After a brief spell in equine practice I realised that I needed to gain more skills to work in the development sector. I went on to do a MSc in Veterinary Epidemiology and a PhD in the drylands of northern Kenya planning strategic animal health programmes in drought prone areas.
Following on from this I became a lead analyst and coordinator on a project in South Sudan, monitoring food security of populations in a protracted crisis. This information provided analysis and support for NGO’s carrying out emergency humanitarian assistance. I have since developed a small consultancy company in Nairobi and work on projects in Somalia, South Sudan and northern Kenya. I work predominantly with a think tank and also with NGO’s and donors.
Increasingly my work is focussed on management of livestock in arid and semi-arid range lands in sub Saharan Africa.
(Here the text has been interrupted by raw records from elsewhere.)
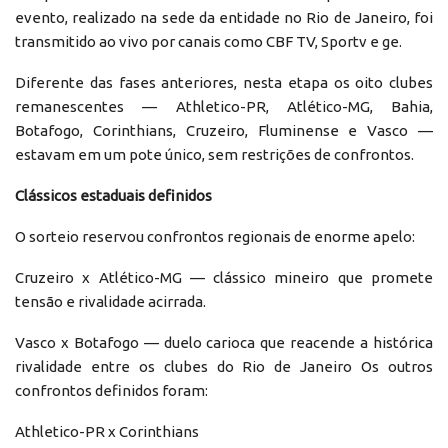
evento, realizado na sede da entidade no Rio de Janeiro, foi
transmitido ao vivo por canais como CBF TV, Sportv e ge.
Diferente das fases anteriores, nesta etapa os oito clubes
remanescentes — Athletico-PR, Atlético-MG, Bahia,
Botafogo, Corinthians, Cruzeiro, Fluminense e Vasco —
estavam em um pote único, sem restrições de confrontos.
Clássicos estaduais definidos
O sorteio reservou confrontos regionais de enorme apelo:
Cruzeiro x Atlético-MG — clássico mineiro que promete
tensão e rivalidade acirrada.
Vasco x Botafogo — duelo carioca que reacende a histórica
rivalidade entre os clubes do Rio de Janeiro Os outros
confrontos definidos foram:
Athletico-PR x Corinthians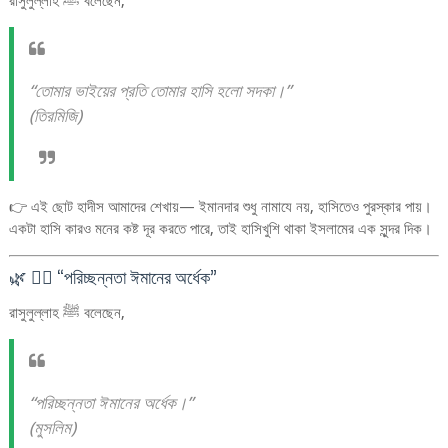
রাসুলুল্লাহ ﷺ বলেছেন,
“তোমার ভাইয়ের প্রতি তোমার হাসি হলো সদকা।”
(তিরমিজি)
👉 এই ছোট হাদীস আমাদের শেখায়— ইমানদার শুধু নামাযে নয়, হাসিতেও পুরস্কার পায়।
একটা হাসি কারও মনের কষ্ট দূর করতে পারে, তাই হাসিখুশি থাকা ইসলামের এক সুন্দর দিক।
🌿 ২️⃣ “পরিচ্ছন্নতা ঈমানের অর্ধেক”
রাসুলুল্লাহ ﷺ বলেছেন,
“পরিচ্ছন্নতা ঈমানের অর্ধেক।”
(মুসলিম)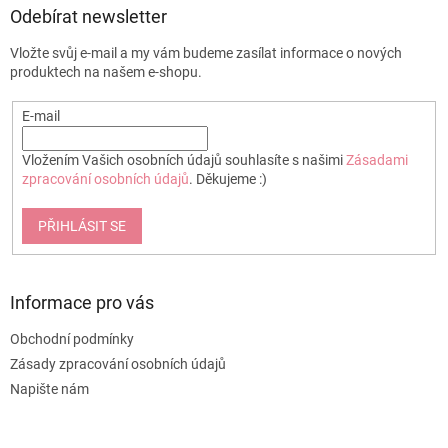
Odebírat newsletter
Vložte svůj e-mail a my vám budeme zasílat informace o nových
produktech na našem e-shopu.
E-mail
Vložením Vašich osobních údajů souhlasíte s našimi
Zásadami
zpracování osobních údajů
. Děkujeme :)
PŘIHLÁSIT SE
Informace pro vás
Obchodní podmínky
Zásady zpracování osobních údajů
Napište nám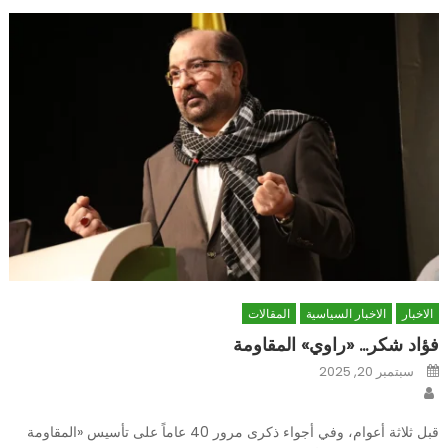
الاخبار
الاخبار السياسية
المقالات
فؤاد شكر… «راوي» المقاومة
Posted
سبتمبر 20, 2025
on
Author
قبل ثلاثة أعوام، وفي أجواء ذكرى مرور 40 عاماً على تأسيس «المقاومة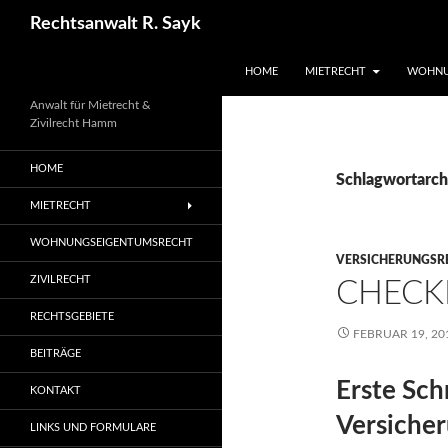
Zum
Suchen
Rechtsanwalt R. Sayk
Inhalt
springen
HOME
MIETRECHT
WOHNU
Anwalt für Mietrecht &
Zivilrecht Hamm
HOME
Schlagwortarch
MIETRECHT
WOHNUNGSEIGENTUMSRECHT
VERSICHERUNGSR
ZIVILRECHT
CHECK
RECHTSGEBIETE
FEBRUAR 19, 20
BEITRÄGE
Erste Sch
KONTAKT
Versiche
LINKS UND FORMULARE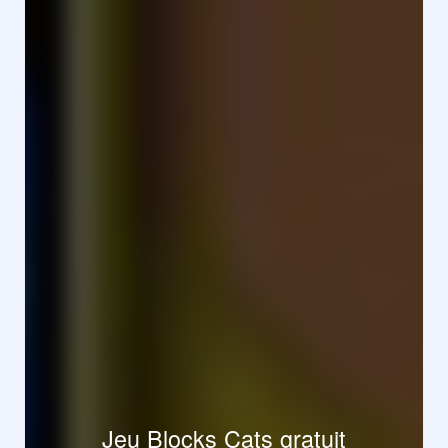
Jeu Blocks Cats gratuit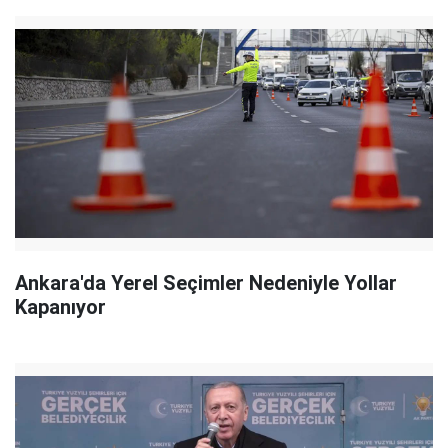
Ankara'da Yerel Seçimler Nedeniyle Yollar
Kapanıyor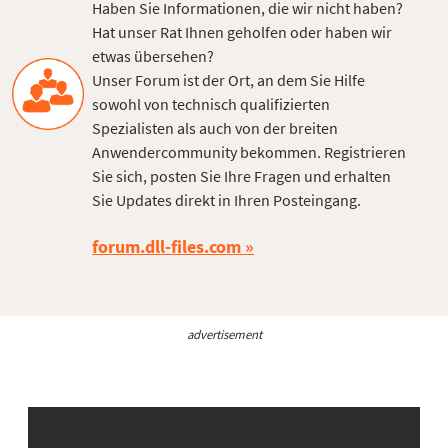
Haben Sie Informationen, die wir nicht haben?
Hat unser Rat Ihnen geholfen oder haben wir
etwas übersehen?
Unser Forum ist der Ort, an dem Sie Hilfe
sowohl von technisch qualifizierten
Spezialisten als auch von der breiten
Anwendercommunity bekommen. Registrieren
Sie sich, posten Sie Ihre Fragen und erhalten
Sie Updates direkt in Ihren Posteingang.
forum.dll-files.com
advertisement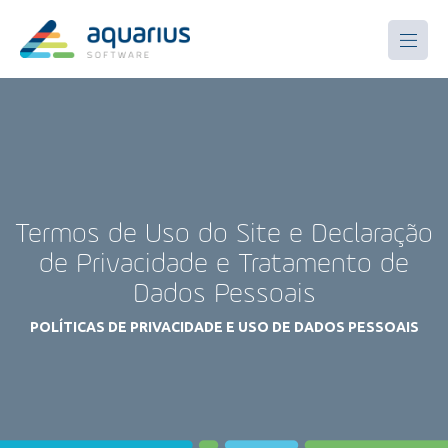
Termos de Uso do Site e Declaração
de Privacidade e Tratamento de
Dados Pessoais
POLÍTICAS DE PRIVACIDADE E USO DE DADOS PESSOAIS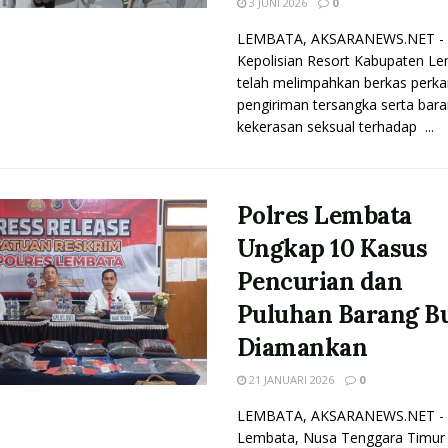
3 JUNI 2026
0
LEMBATA, AKSARANEWS.NET -
Kepolisian Resort Kabupaten L
telah melimpahkan berkas perka
pengiriman tersangka serta bara
kekerasan seksual terhadap ...
Polres Lembata
Ungkap 10 Kasus
Pencurian dan
Puluhan Barang B
Diamankan
21 JANUARI 2026
0
LEMBATA, AKSARANEWS.NET - 
Lembata, Nusa Tenggara Timur 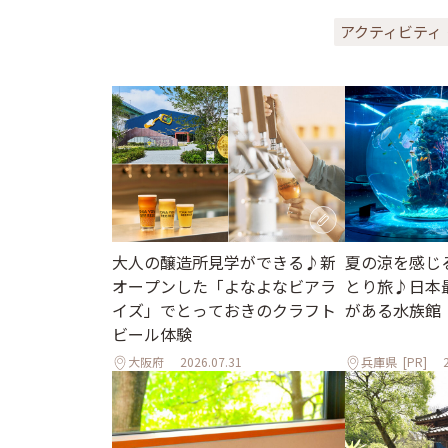
アクティビティ
大人の醸造所見学ができる♪新
夏の涼を感じ
オープンした「よなよなビアラ
とり旅♪日本
イズ」でとっておきのクラフト
がある水族館「
ビール体験
大阪府
2026.07.31
兵庫県
[PR]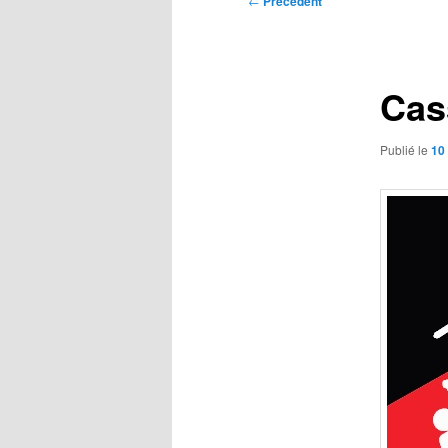
←
Précédent
des
articles
Cass
Publié le
10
The open range lands systems are home to approximately 50 million pastoralists, 80% of the livestock population and a plethora of wildlife species that exist outside of national parks. These areas are highly prone to drought and contain some of the worlds poorest populations. Over 70% of the rangelands have suffered severe degradation since 1990 due to climate change and changes in livestock production. This has exacerbated the effects of drought in these areas on livestock, human and wildlife populations. Management of livestock in arid and semi-arid range lands is integral to a environmental sustainability, household survival and the nutrition status of children within them. Maintaining range land health and production is one of the greatest challenges our generation faces today.
As well as working in the development sector I have begun to work in my spare time on 2 charitable projects – one is running an ultramarathon and raising funds and awareness for anti-poaching units. The second is setting up a programme promoting pangolin awareness and protection is East Africa. It is my hope that we can protect the remaining landscapes and wildlife for those to follow and provide assistance, support and opportunities for those living within them to improve their prosperity.